Öl-Leck bei Shell: BUND kritisiert Aufsichtsbehörde

22. Juli 2020 | Flüsse & Gewässer, Technischer Umweltschutz, Umweltgifte

Skandal mit Ansage

Pannenserie bei Shell. Pannenserie bei Shell. [Foto: Dirk Jansen]

Acht Jahre nach dem verheerenden Kerosinunfall in der Wesselinger Shell-Raffinerie, einer nachfolgenden beachtlichen Pannenserie mit Produktaustritten, Verpuffungen, einem Tankbrand und weiträumiger Verseuchung des Grundwassers im Kölner Süden mit Löschschaumrückständen (PFT)  ist es wieder passiert: etwa 300 Tonnen, entsprechend mind. 30 bis 40 LKW- Ladungen Gasöl, einem Vorprodukt von Heizöl, landeten weitgehend unbemerkt im Grundwasser.

„Dies ist eine Katastrophe für unsere unterirdischen Wasservorräte mit nicht absehbaren Auswirkungen für mehrere Millionen Kubikmeter Grundwasser. Es ist eine Totalblamage für Shell und die Bezirksregierung Köln, der zuständigen Überwachungsbehörde, die kaum nachvollziehbar ist“, sagte der BUND-Gewässerschutzexperte Paul Kröfges.  „Obwohl die Umstände des Kerosinunfalls 2012 eindringlich die Defizite aufgezeigt haben, wie z.B. die Korrosionsanfälligkeit alter Leitungen, die Erfordernis dichterer Kontrollabstände und/oder automatischer Leckerkennungssysteme und Mengenkontrollmechanismen, wurde dies hier wieder nicht beachtet und umgesetzt.“

Für den BUND ist nicht nachvollziehbar, wieso die Bezirksregierung Köln nicht dafür gesorgt habe, dass die eindeutigen Empfehlungen des Sicherheitsgutachtens von 2015 (sog. „Jochum-Gutachten“), dass der Umweltverband durchgesetzt hatte, hinsichtlich dichterer Überwachungsintervalle nicht umgesetzt wurde. Dass eine Leitung aus den 60er Jahren vom TÜV als Haus- und Hofgutachter der Firma Shell für weitere fünf Jahre freigegeben wurde, sei unerklärlich.
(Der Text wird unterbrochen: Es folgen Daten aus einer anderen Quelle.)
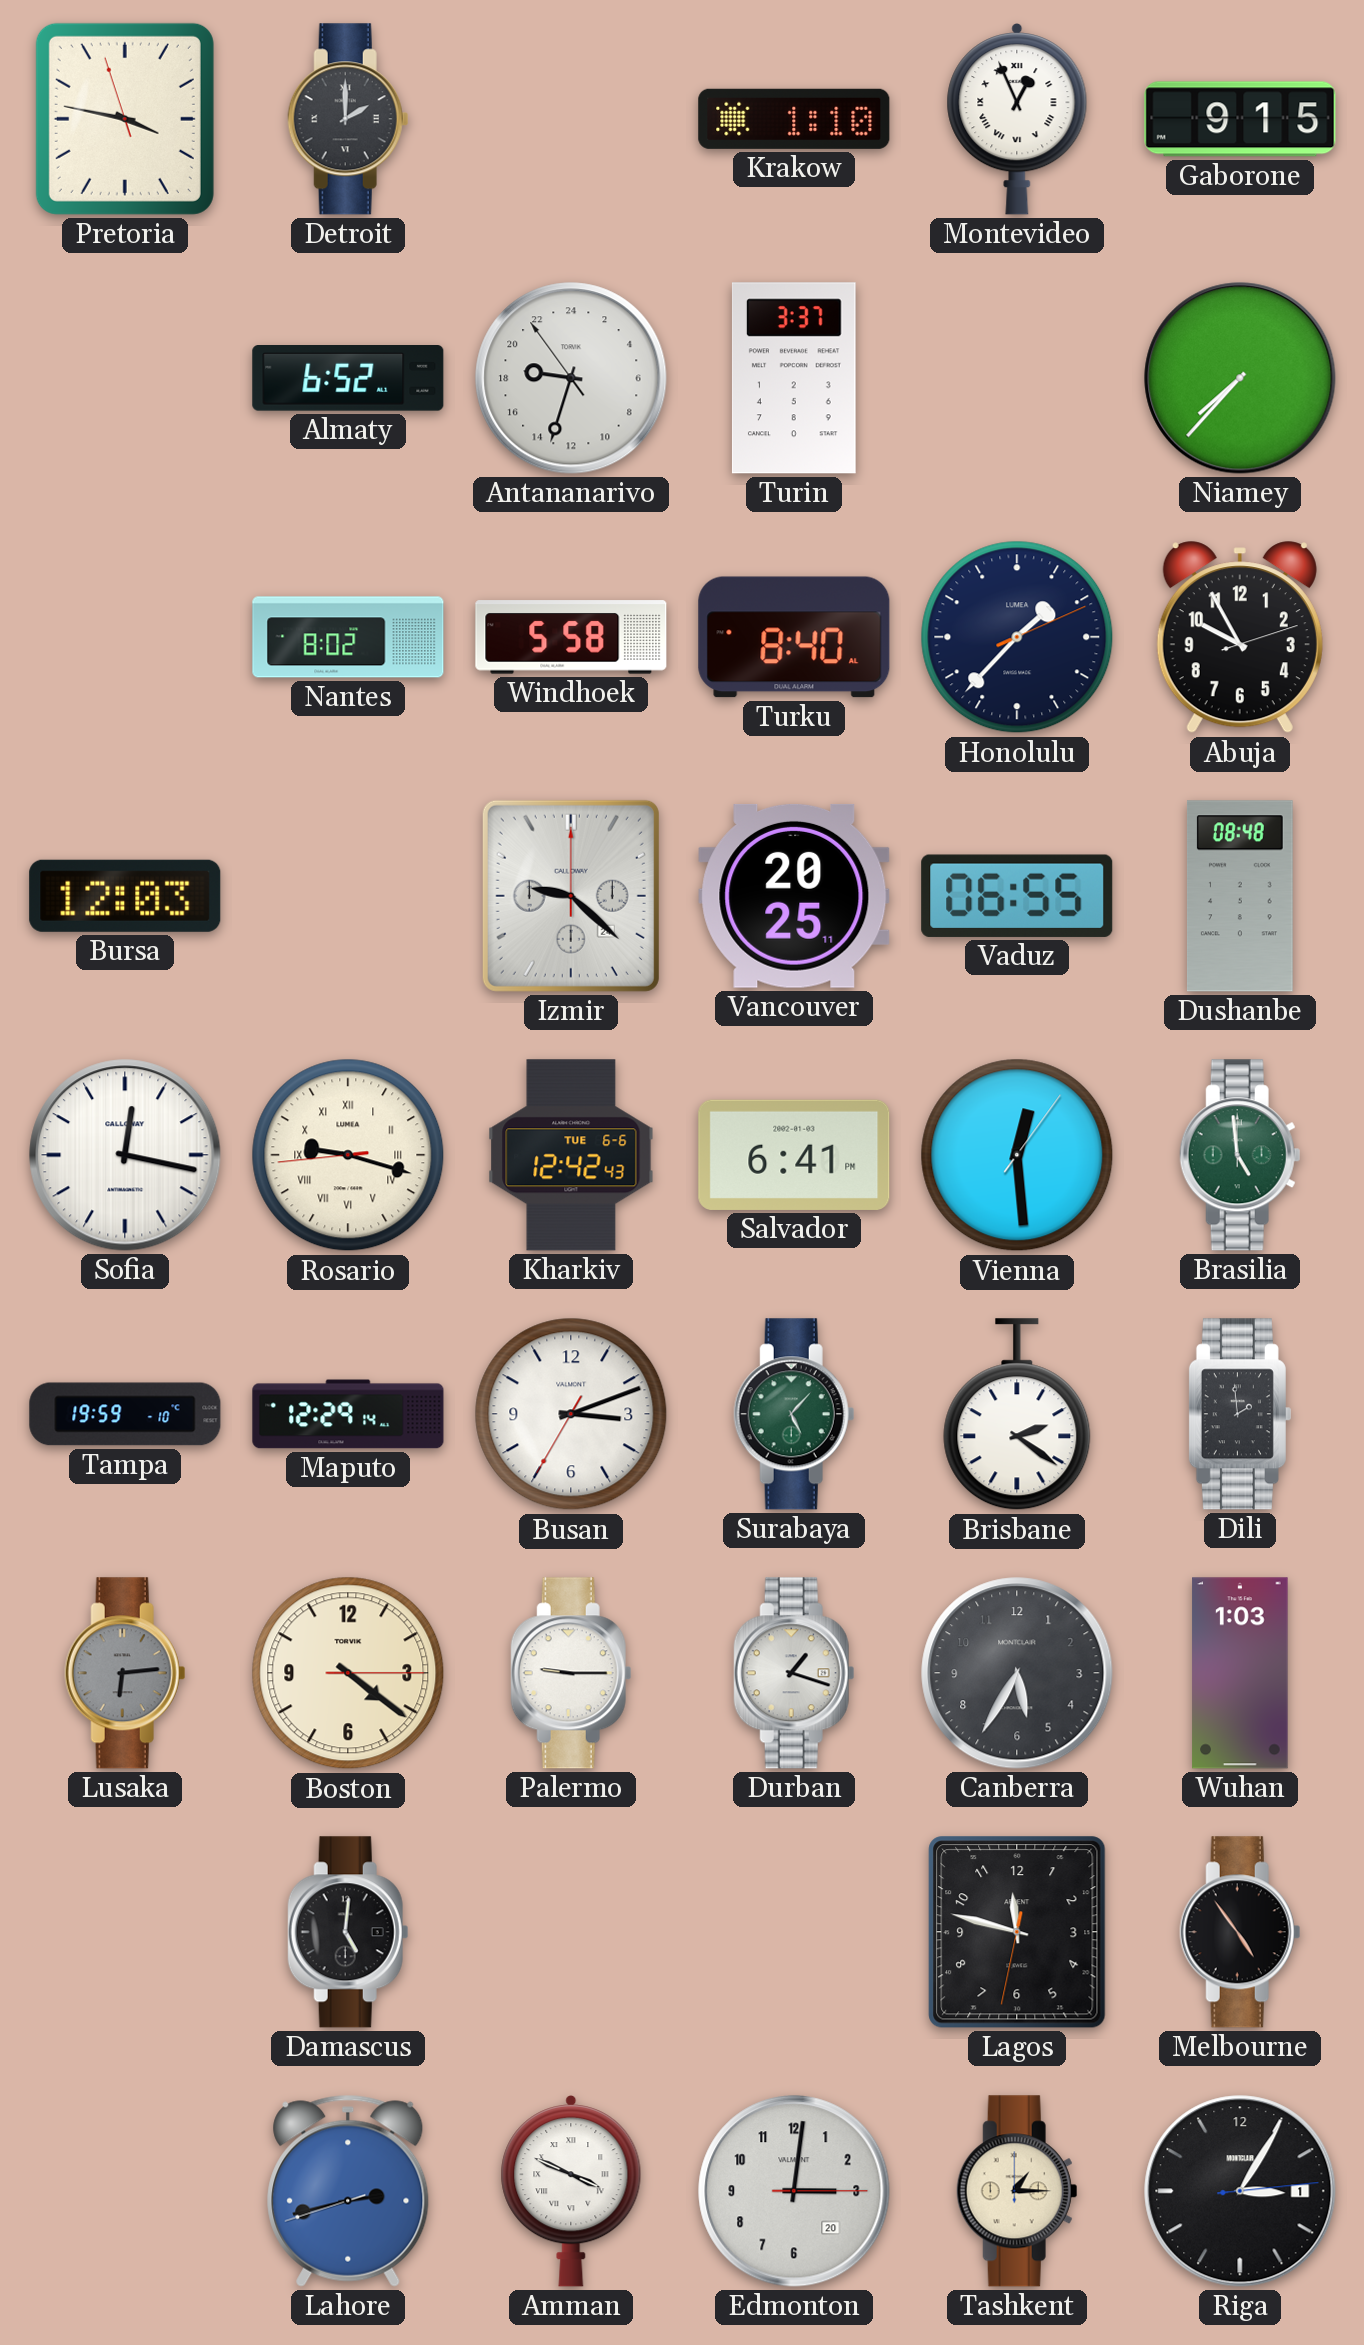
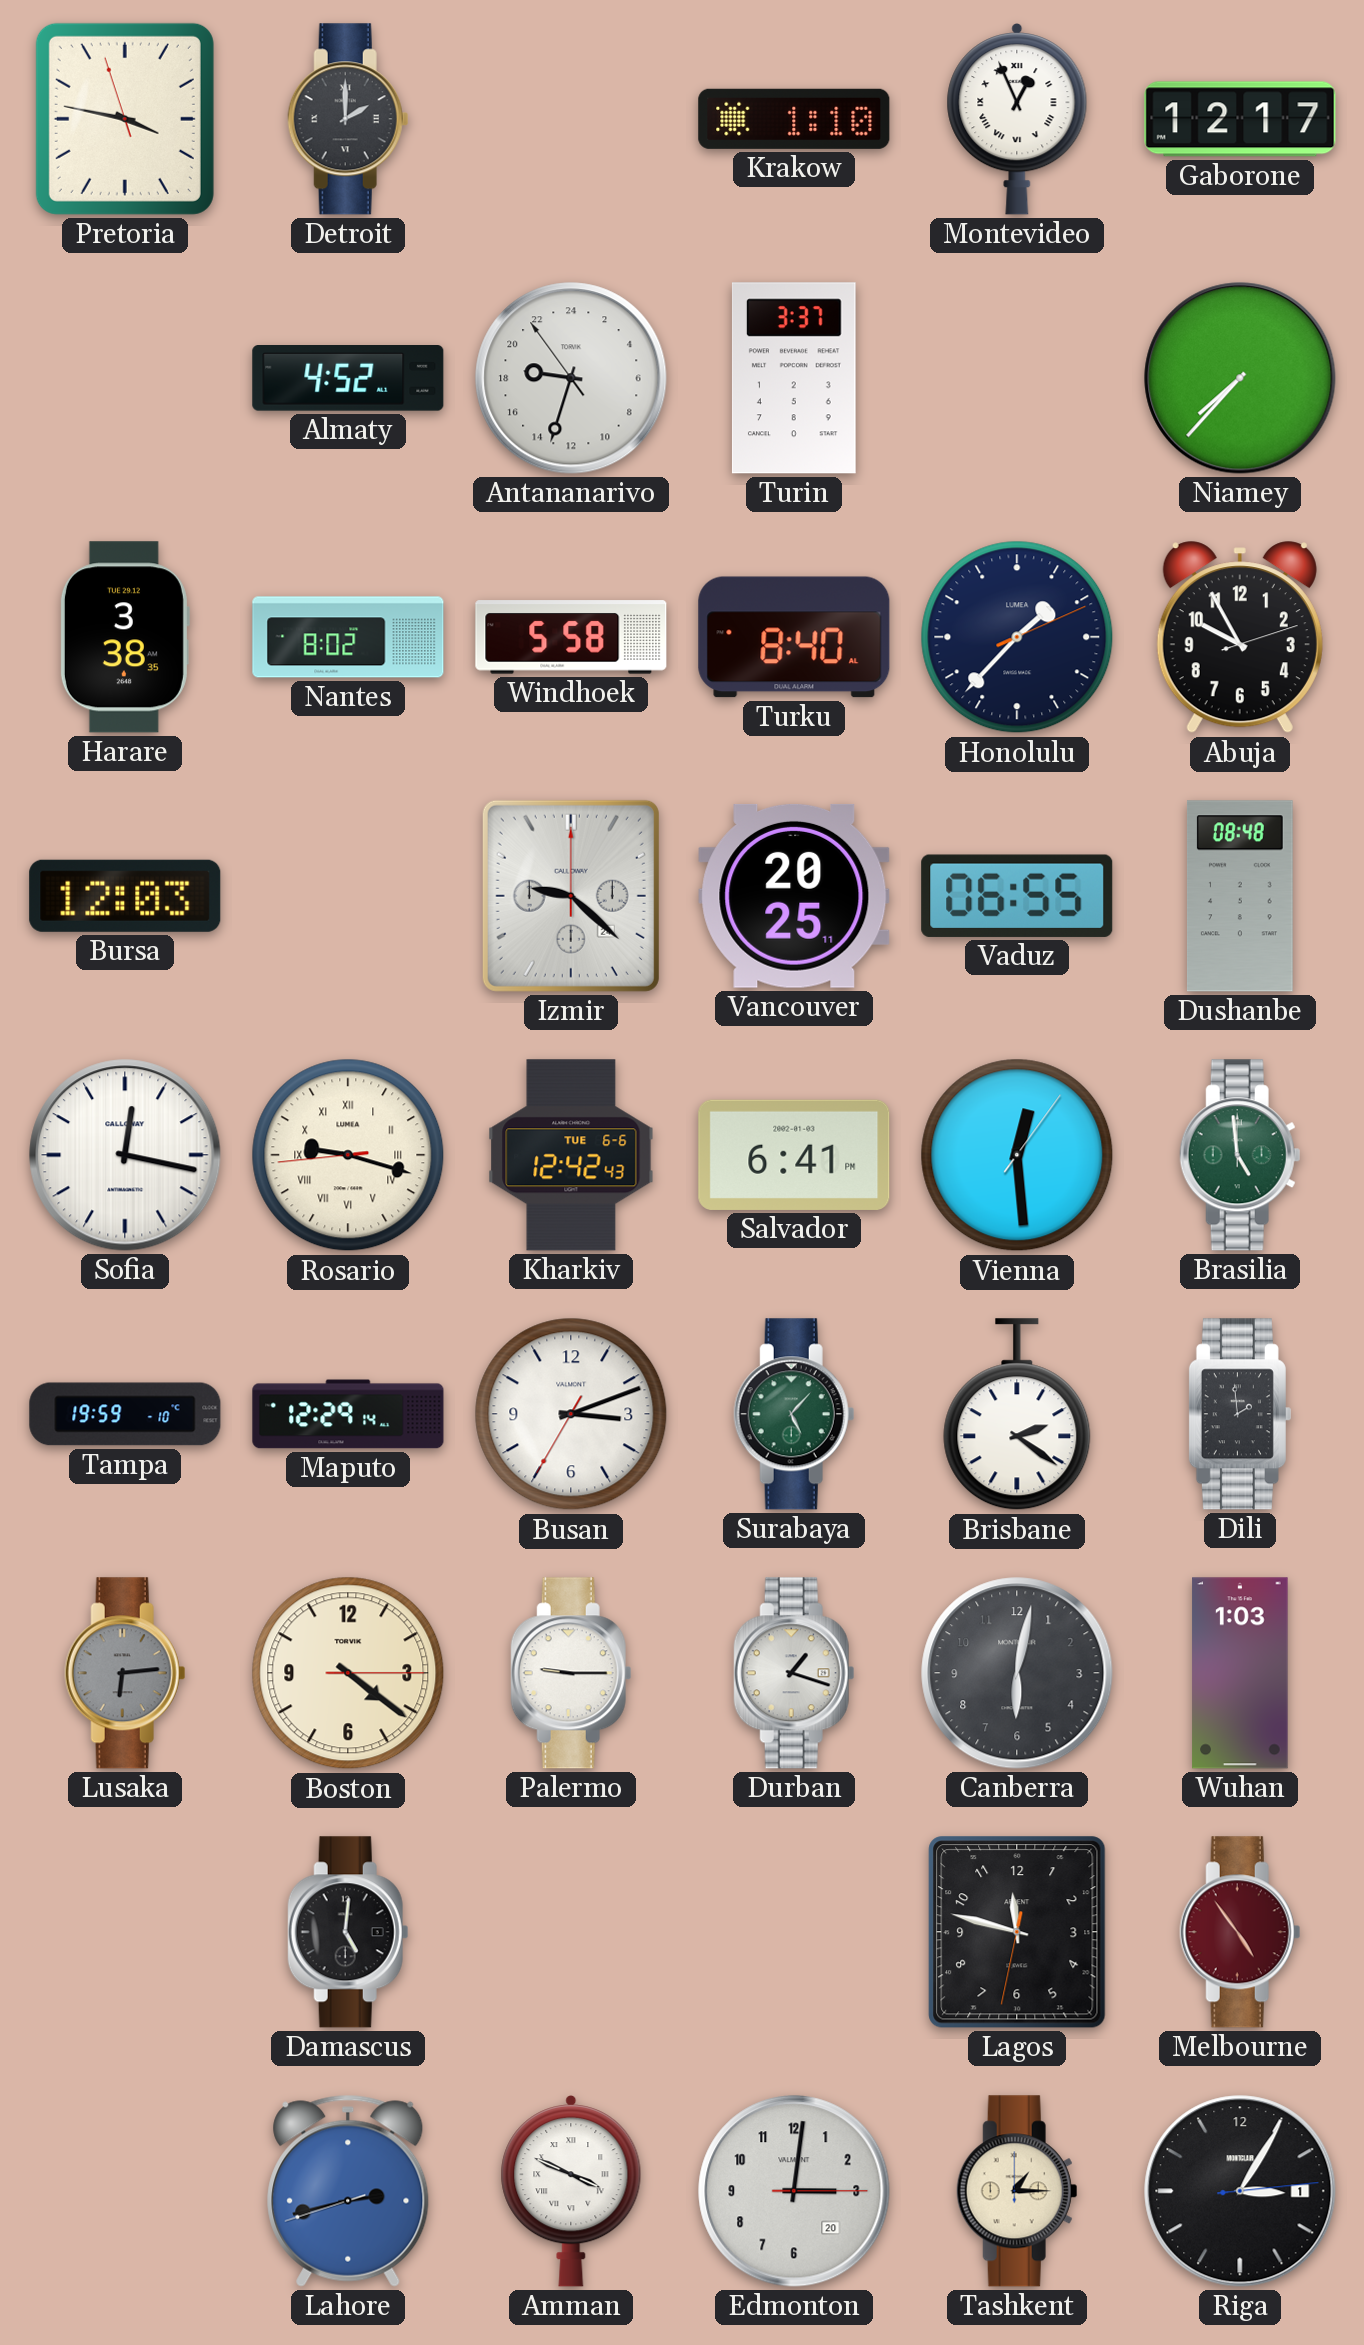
Gaborone: 9:15 -> 12:17
Almaty: 6:52 -> 4:52
Harare: none -> 3:38
Canberra: 5:35 -> 6:02
Melbourne dial: black -> burgundy
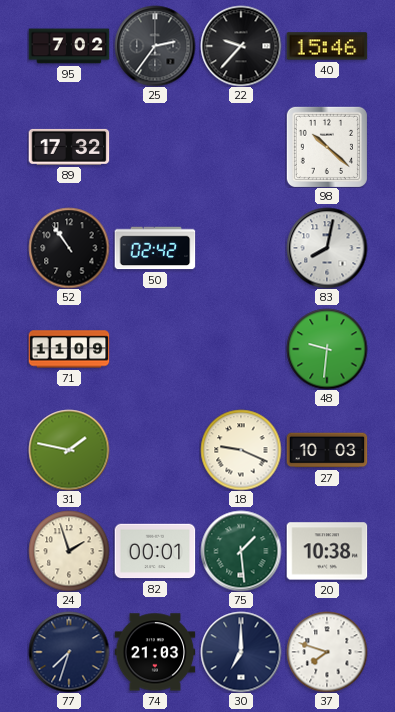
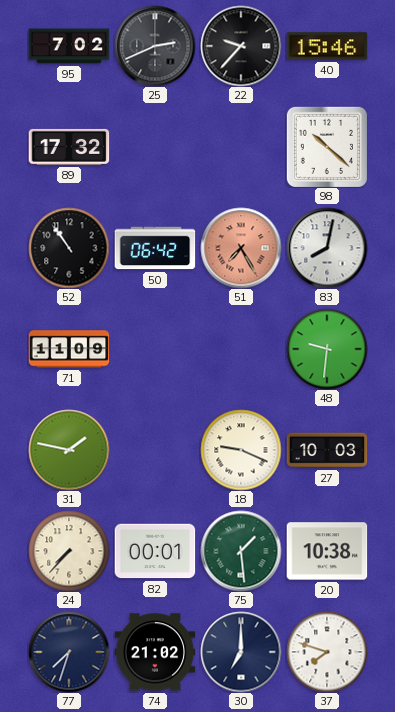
25: 2:36 -> 2:41
50: 02:42 -> 06:42
51: none -> 7:25
24: 1:57 -> 7:37
74: 21:03 -> 21:02
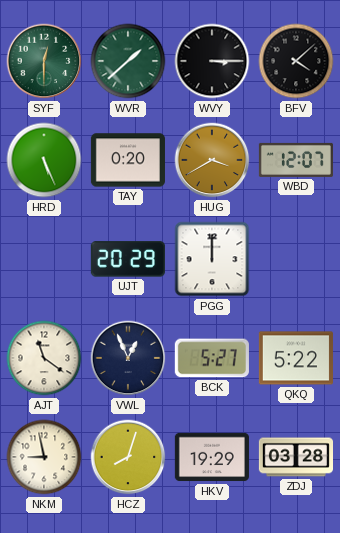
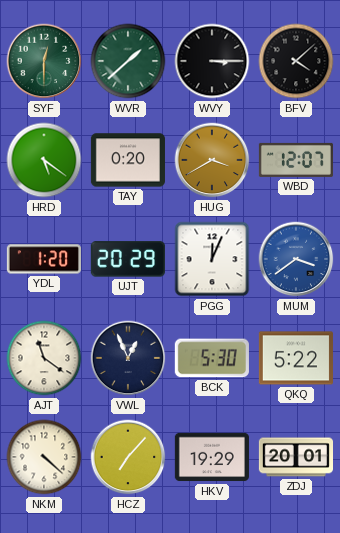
HRD: 5:26 -> 5:21
YDL: none -> 1:20
PGG: 12:00 -> 12:04
MUM: none -> 3:39
BCK: 5:27 -> 5:30
NKM: 8:58 -> 4:22
HCZ: 8:03 -> 7:07
ZDJ: 03:28 -> 20:01
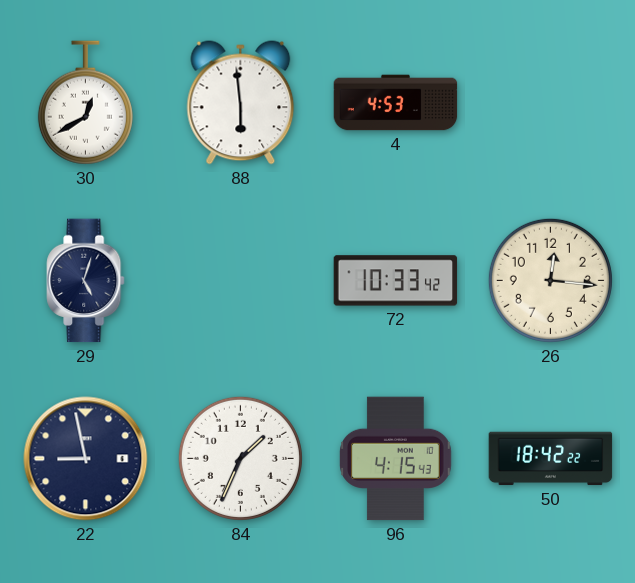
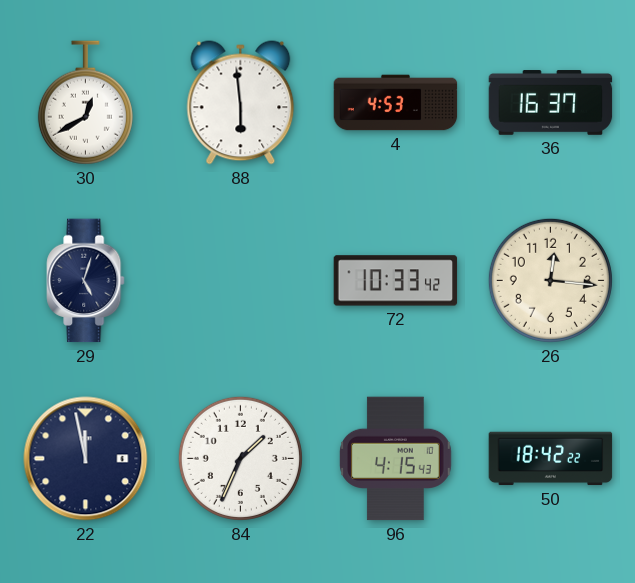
36: none -> 16:37
22: 8:58 -> 11:58
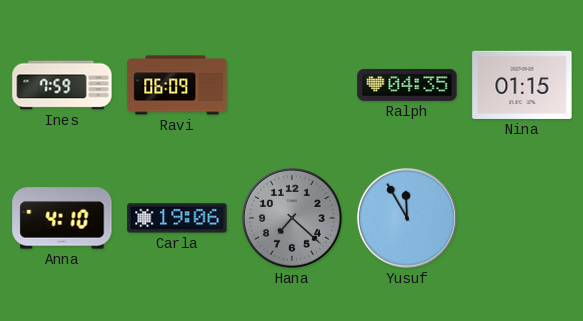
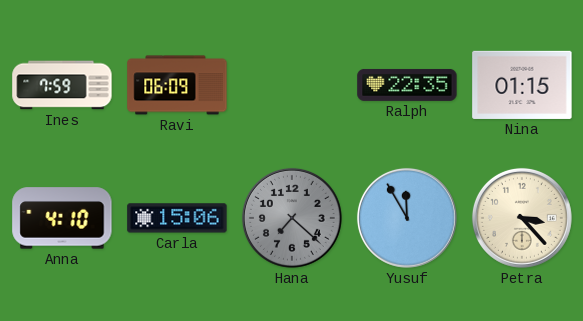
Ralph: 04:35 -> 22:35
Carla: 19:06 -> 15:06
Petra: none -> 3:23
In der Folge kam es dann nach ca. drei Jahren, wohl nach Straßenbauarbeiten, zu der am äußeren Mantelrohr sichtbaren Beschädigung, über einen unbekannten Zeitraum trat Gasöl aus dem relativ kleinen Loch (1,5 mm) aus.

„Es stellen sich zahlreiche Fragen, die zu beantworten sind“, so Kröfges. „Wieso führte die Beobachtung einer Ölverschmutzung außen an diesem Rohr vom August 2019, die zur vorsorglichen Stilllegung der Leitung führte, nicht zu  vorsorglichen Untersuchungen des Grundwassers im unmittelbaren Bereich dieses Leitungsabschnittes? Warum wurde die  Ausweitung der Grundwasserverschmutzung nicht verhindert? Warum wurde das erst  im April 2020, acht Monate später, bei Routinekontrollen zufällig entdeckt?

Eigentlich hätte Shell nach BUND-Auffassung aus dem Kerosinunfall 2012 die Lehre ziehen müssen, dass zeitliche Verzögerungen zwischen der Feststellung von Mengendefiziten und der Ortung eines Lochs in der Leitung zwangsläufig hohe Austrittsmengen verursachten. Erst dadurch würde die erhebliche Verbreitung des Kerosins in der Umgebung ermöglicht.  Neben dem Umweltschaden für die Allgemeinheit bedinge das auch Sanierungskosten für Shell in Millionenhöhe. „Dies ist ein Beleg dafür, wie mangelnde Vorsorge, Sparen und Kostendrückerei  an der falschen Stelle letztlich zu erheblichen Kosten für die Allgemeinheit und auch den Verursacher selbst führt – eine Strategie, die in die Irre führt.“, kritisiert Kröfges.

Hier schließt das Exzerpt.